## YOUR GOAL
Transcribe only the lines in the data below falling between the line with "modifications that prioritize" and the line with "Virtual private cloud: this", including those two lines, and leave out any picture.

## SOURCE RECORDS
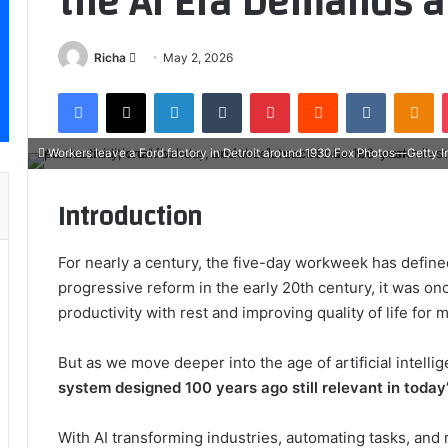
the AI Era Demands a
Send
Richa
May 2, 2026
an
Facebook
X
LinkedIn
Tumblr
Pinterest
Reddit
VKontakt
Od
email
Workers leave a Ford factory in Detroit around 1930.Fox Photos—Getty 
Introduction
For nearly a century, the five-day workweek has define
progressive reform in the early 20th century, it was 
productivity with rest and improving quality of life for m
But as we move deeper into the age of artificial intel
system designed 100 years ago still relevant in today
With AI transforming industries, automating tasks, and r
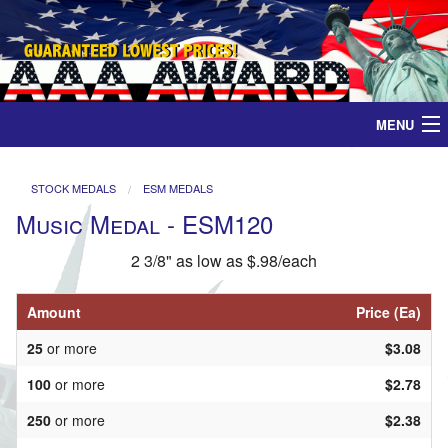
MENU
Home
STOCK MEDALS
ESM MEDALS
Music Medal - ESM120
Medals
2 3/8" as low as $.98/each
Ribbons
Amount
Price (Ea)
Plaques
25
or more
$3.08
Contact
100
or more
$2.78
250
or more
$2.38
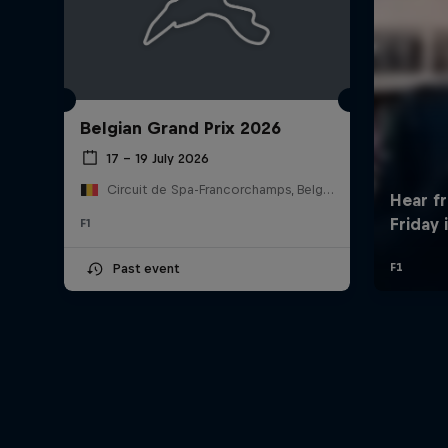
Belgian Grand Prix 2026
17 – 19 July 2026
Circuit de Spa-Francorchamps, Belgium
F1
Past event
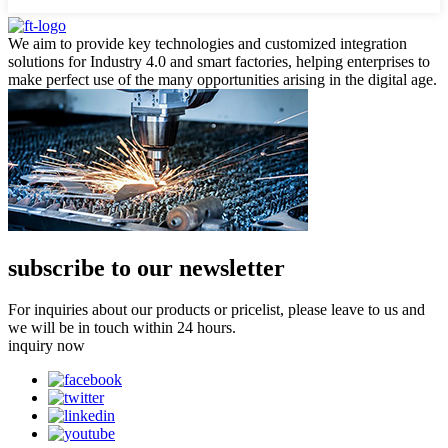
We aim to provide key technologies and customized integration
solutions for Industry 4.0 and smart factories, helping enterprises to
make perfect use of the many opportunities arising in the digital age.
subscribe to our newsletter
For inquiries about our products or pricelist, please leave to us and
we will be in touch within 24 hours.
inquiry now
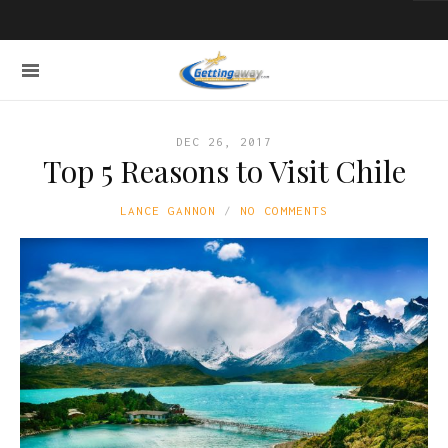
DEC 26, 2017
Top 5 Reasons to Visit Chile
LANCE GANNON
NO COMMENTS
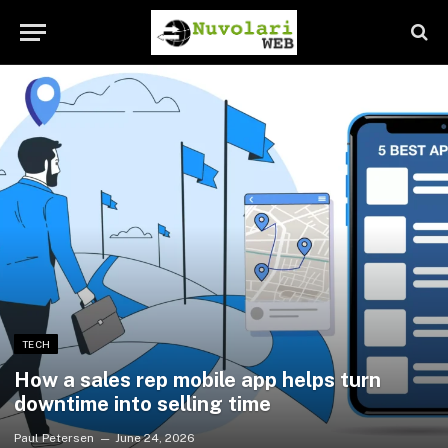
TECH
How a sales rep mobile app helps turn
downtime into selling time
Paul Petersen
June 24, 2026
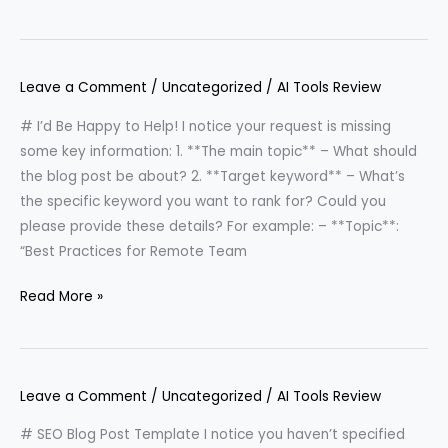
Leave a Comment
/
Uncategorized
/
AI Tools Review
# I’d Be Happy to Help! I notice your request is missing
some key information: 1. **The main topic** – What should
the blog post be about? 2. **Target keyword** – What’s
the specific keyword you want to rank for? Could you
please provide these details? For example: – **Topic**:
“Best Practices for Remote Team
Read More »
Leave a Comment
/
Uncategorized
/
AI Tools Review
# SEO Blog Post Template I notice you haven’t specified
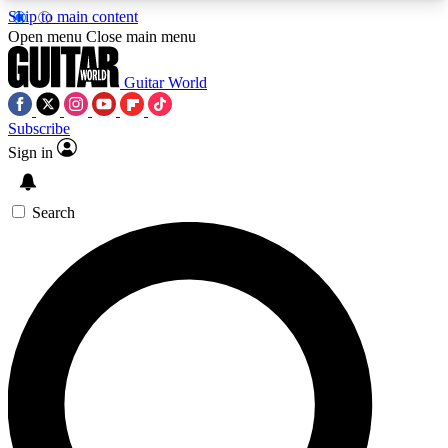
Skip to main content
5
24/7
10.5K+
Open menu
Close main menu
PREMIUM BENEFITS
ACCESS AVAILABLE
ACTIVE MEMBERS
Guitar World
Subscribe
Sign in
AAA Content
Curated Newsle
Exclusive lessons, interviews, presales
Handpicked guitar news,
and features from the GW archive
gear highligh
Search
SIGN UP TO GUITAR WORLD
BACKSTAGE PASS
For the quickest way to join, enter your email
below. We’ll send a confirmation email and sign
you up to Guitar World newsletters with the latest
news, gear reviews, lessons and exclusive offers.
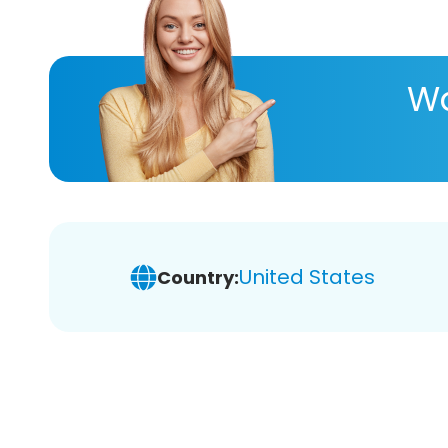
Wa
United States
Country:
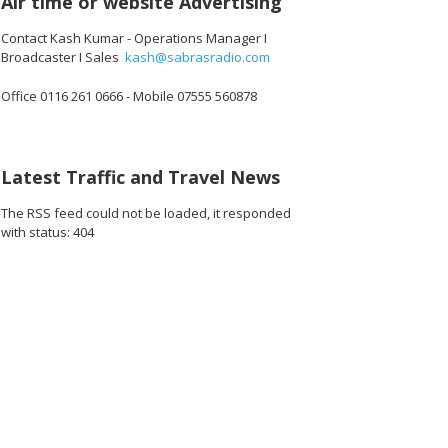
Air time or website Advertising
Contact Kash Kumar - Operations Manager I
Broadcaster I Sales
kash@sabrasradio.com
Office 0116 261 0666 - Mobile 07555 560878
Latest Traffic and Travel News
The RSS feed could not be loaded, it responded
with status: 404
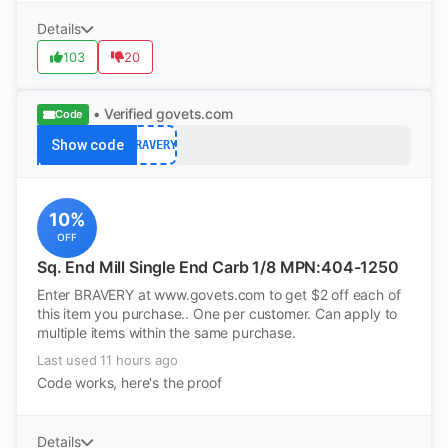
Details
103
20
• Verified
govets.com
Code
Show code
BRAVERY
10%
OFF
Sq. End Mill Single End Carb 1/8 MPN:404-1250
Enter BRAVERY at www.govets.com to get $2 off each of
this item you purchase.. One per customer. Can apply to
multiple items within the same purchase.
Last used 11 hours ago
Code works, here's the proof
Details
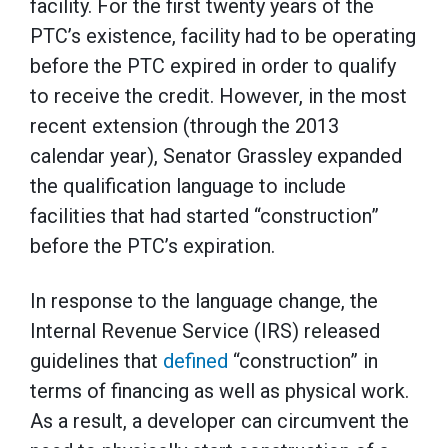
facility. For the first twenty years of the
PTC’s existence, facility had to be operating
before the PTC expired in order to qualify
to receive the credit. However, in the most
recent extension (through the 2013
calendar year), Senator Grassley expanded
the qualification language to include
facilities that had started “construction”
before the PTC’s expiration.
In response to the language change, the
Internal Revenue Service (IRS) released
guidelines that
defined
“construction” in
terms of financing as well as physical work.
As a result, a developer can circumvent the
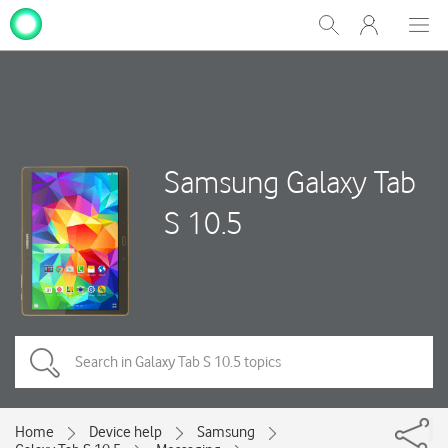
My
Show
Men
Clos
One
Search
dial
NZ
Samsung Galaxy Tab
S 10.5
Home
Device help
Samsung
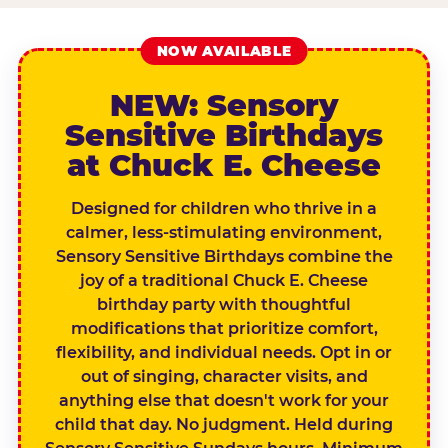
NOW AVAILABLE
NEW: Sensory
Sensitive Birthdays
at Chuck E. Cheese
Designed for children who thrive in a
calmer, less-stimulating environment,
Sensory Sensitive Birthdays combine the
joy of a traditional Chuck E. Cheese
birthday party with thoughtful
modifications that prioritize comfort,
flexibility, and individual needs. Opt in or
out of singing, character visits, and
anything else that doesn't work for your
child that day. No judgment. Held during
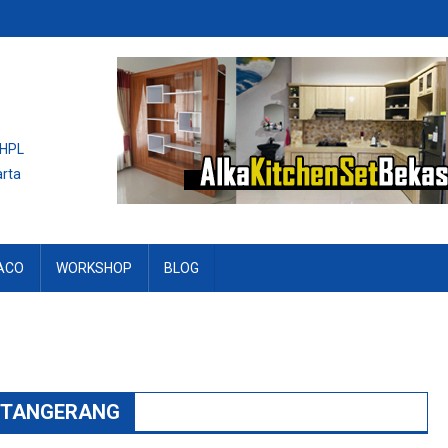
 HPL
arta
ACO
WORKSHOP
BLOG
L TANGERANG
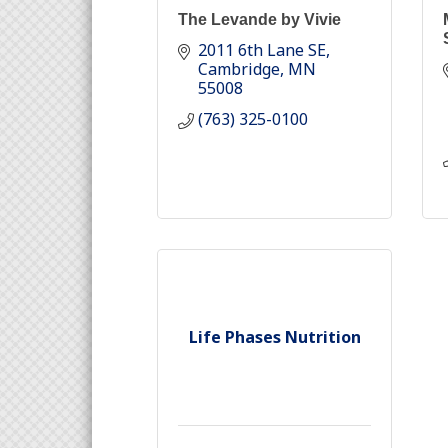
The Levande by Vivie
2011 6th Lane SE
Cambridge
MN
55008
(763) 325-0100
Life Phases Nutrition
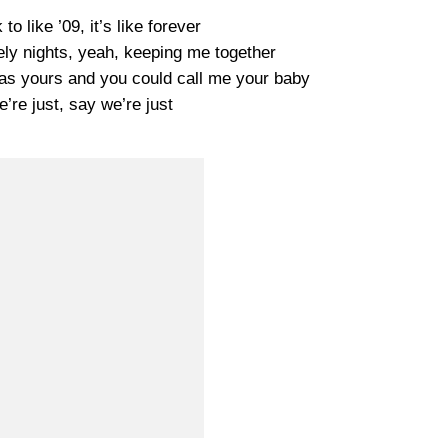
to like ’09, it’s like forever
ly nights, yeah, keeping me together
was yours and you could call me your baby
’re just, say we’re just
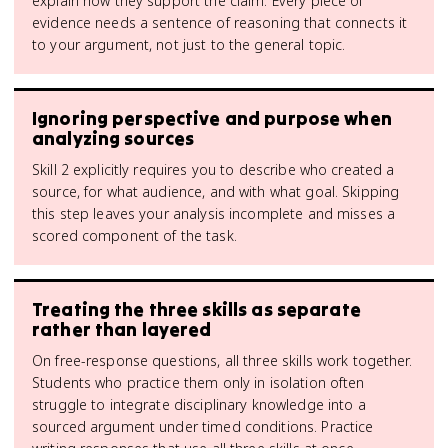
explain how they support the claim. Every piece of
evidence needs a sentence of reasoning that connects it
to your argument, not just to the general topic.
Ignoring perspective and purpose when
analyzing sources
Skill 2 explicitly requires you to describe who created a
source, for what audience, and with what goal. Skipping
this step leaves your analysis incomplete and misses a
scored component of the task.
Treating the three skills as separate
rather than layered
On free-response questions, all three skills work together.
Students who practice them only in isolation often
struggle to integrate disciplinary knowledge into a
sourced argument under timed conditions. Practice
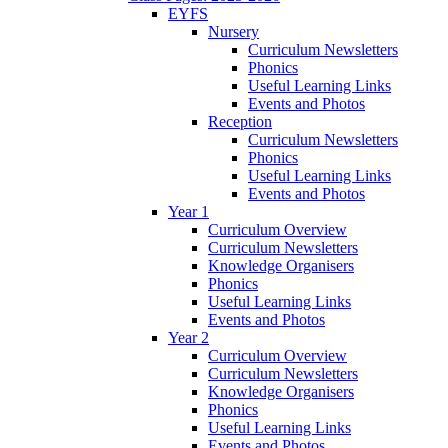
EYFS
Nursery
Curriculum Newsletters
Phonics
Useful Learning Links
Events and Photos
Reception
Curriculum Newsletters
Phonics
Useful Learning Links
Events and Photos
Year 1
Curriculum Overview
Curriculum Newsletters
Knowledge Organisers
Phonics
Useful Learning Links
Events and Photos
Year 2
Curriculum Overview
Curriculum Newsletters
Knowledge Organisers
Phonics
Useful Learning Links
Events and Photos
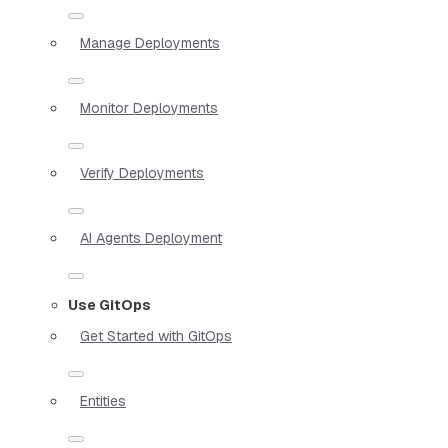
Manage Deployments
Monitor Deployments
Verify Deployments
AI Agents Deployment
Use GitOps
Get Started with GitOps
Entities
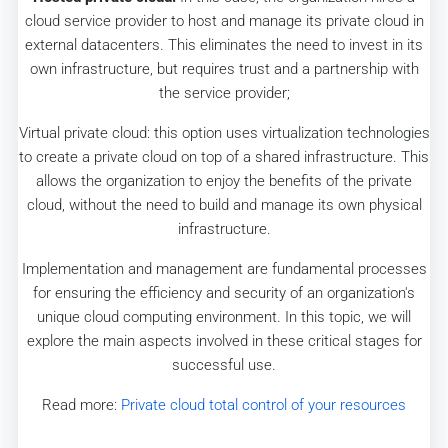
cloud service provider to host and manage its private cloud in
external datacenters. This eliminates the need to invest in its
own infrastructure, but requires trust and a partnership with
the service provider;
Virtual private cloud: this option uses virtualization technologies
to create a private cloud on top of a shared infrastructure. This
allows the organization to enjoy the benefits of the private
cloud, without the need to build and manage its own physical
infrastructure.
Implementation and management are fundamental processes
for ensuring the efficiency and security of an organization's
unique cloud computing environment. In this topic, we will
explore the main aspects involved in these critical stages for
successful use.
Read more:
Private cloud total control of your resources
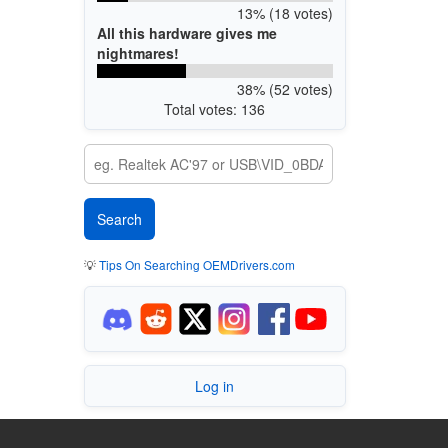
13% (18 votes)
All this hardware gives me
nightmares!
38% (52 votes)
Total votes: 136
💡
Tips On Searching OEMDrivers.com
Log in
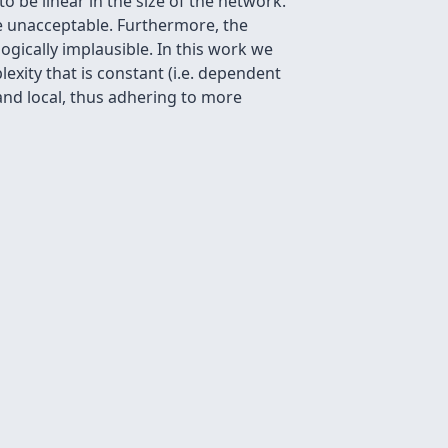
 be linear in the size of the network.
e unacceptable. Furthermore, the
ogically implausible. In this work we
xity that is constant (i.e. dependent
and local, thus adhering to more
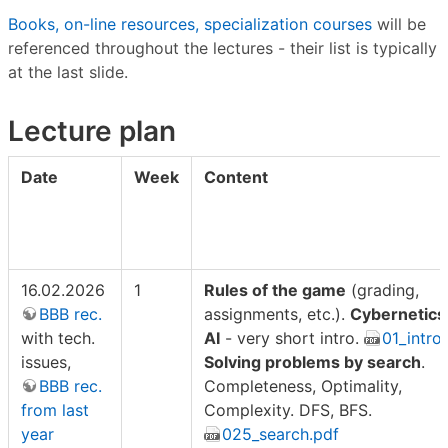
Books, on-line resources, specialization courses
will be
referenced throughout the lectures - their list is typically
at the last slide.
Lecture plan
Date
Week
Content
16.02.2026
1
Rules of the game
(grading,
BBB rec.
assignments, etc.).
Cybernetics
with tech.
AI
- very short intro.
01_intro
issues,
Solving problems by search
.
BBB rec.
Completeness, Optimality,
from last
Complexity. DFS, BFS.
year
025_search.pdf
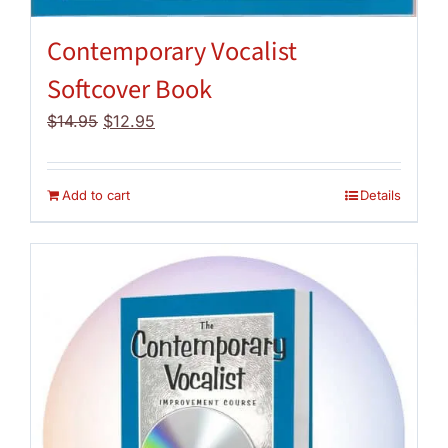
Contemporary Vocalist
Softcover Book
Original
Current
$
14.95
$
12.95
price
price
was:
is:
$14.95.
$12.95.
Add to cart
Details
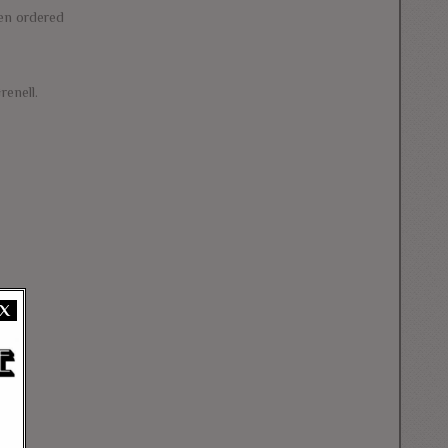
den ordered
renell.
X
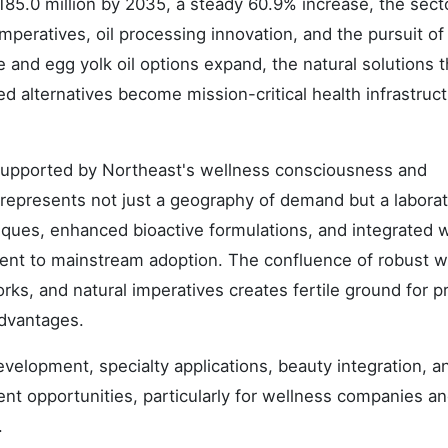
85.0 million by 2035, a steady 60.9% increase, the secto
eratives, oil processing innovation, and the pursuit of 
and egg yolk oil options expand, the natural solutions t
d alternatives become mission-critical health infrastruc
supported by Northeast's wellness consciousness and
 represents not just a geography of demand but a laborat
iques, enhanced bioactive formulations, and integrated 
ent to mainstream adoption. The confluence of robust w
ks, and natural imperatives creates fertile ground for 
advantages.
lopment, specialty applications, beauty integration, an
nt opportunities, particularly for wellness companies a
.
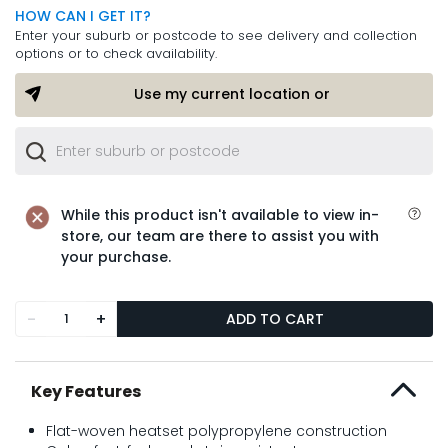
HOW CAN I GET IT?
Enter your suburb or postcode to see delivery and collection
options or to check availability.
Use my current location or
While this product isn't available to view in-
store, our team are there to assist you with
your purchase.
-
+
ADD TO CART
Key Features
Flat-woven heatset polypropylene construction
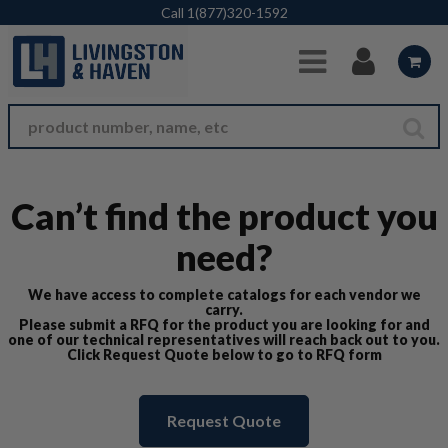
Skip to Main Content
Call
1(877)320-1592
Can’t find the product you
need?
We have access to complete catalogs for each vendor we
carry.
Please submit a RFQ for the product you are looking for and
one of our technical representatives will reach back out to you.
Click Request Quote below to go to RFQ form
Request Quote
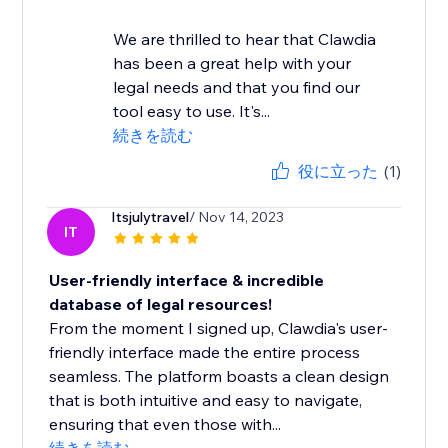
We are thrilled to hear that Clawdia
has been a great help with your
legal needs and that you find our
tool easy to use. It's...
続きを読む
役に立った
(1)
Itsjulytravel
/ Nov 14, 2023
IT
User-friendly interface & incredible
database of legal resources!
From the moment I signed up, Clawdia's user-
friendly interface made the entire process
seamless. The platform boasts a clean design
that is both intuitive and easy to navigate,
ensuring that even those with...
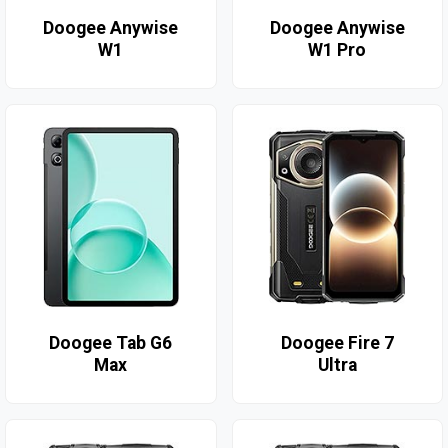
Doogee Anywise
Doogee Anywise
W1
W1 Pro
Doogee Tab G6
Doogee Fire 7
Max
Ultra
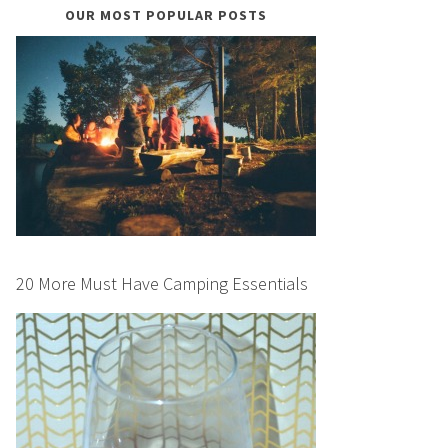
OUR MOST POPULAR POSTS
20 More Must Have Camping Essentials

## SOLUTION BELOW
modifications that prioritize comfort,
flexibility, and individual needs. Opt in or
out of singing, character visits, and
anything else that doesn't work for your
child that day. No judgment. Held during
 HPL
arta
ACO
WORKSHOP
BLOG
L TANGERANG
The Levande by Vivie
2011 6th Lane SE
Cambridge
MN
55008
(763) 325-0100
Life Phases Nutrition
to like ’09, it’s like forever
ly nights, yeah, keeping me together
was yours and you could call me your baby
’re just, say we’re just
explain how they support the claim. Every piece of
evidence needs a sentence of reasoning that connects it
to your argument, not just to the general topic.
Ignoring perspective and purpose when
analyzing sources
Skill 2 explicitly requires you to describe who created a
source, for what audience, and with what goal. Skipping
this step leaves your analysis incomplete and misses a
scored component of the task.
Treating the three skills as separate
rather than layered
On free-response questions, all three skills work together.
Students who practice them only in isolation often
struggle to integrate disciplinary knowledge into a
sourced argument under timed conditions. Practice
EYFS
Nursery
Curriculum Newsletters
Phonics
Useful Learning Links
Events and Photos
Reception
Curriculum Newsletters
Phonics
Useful Learning Links
Events and Photos
Year 1
Curriculum Overview
Curriculum Newsletters
Knowledge Organisers
Phonics
Useful Learning Links
Events and Photos
Year 2
Curriculum Overview
Curriculum Newsletters
Knowledge Organisers
Phonics
Useful Learning Links
Events and Photos
Manage Deployments
Monitor Deployments
Verify Deployments
AI Agents Deployment
Use GitOps
Get Started with GitOps
Entities
cloud service provider to host and manage its private cloud in
external datacenters. This eliminates the need to invest in its
own infrastructure, but requires trust and a partnership with
the service provider;
Virtual private cloud: this option uses virtualization technologies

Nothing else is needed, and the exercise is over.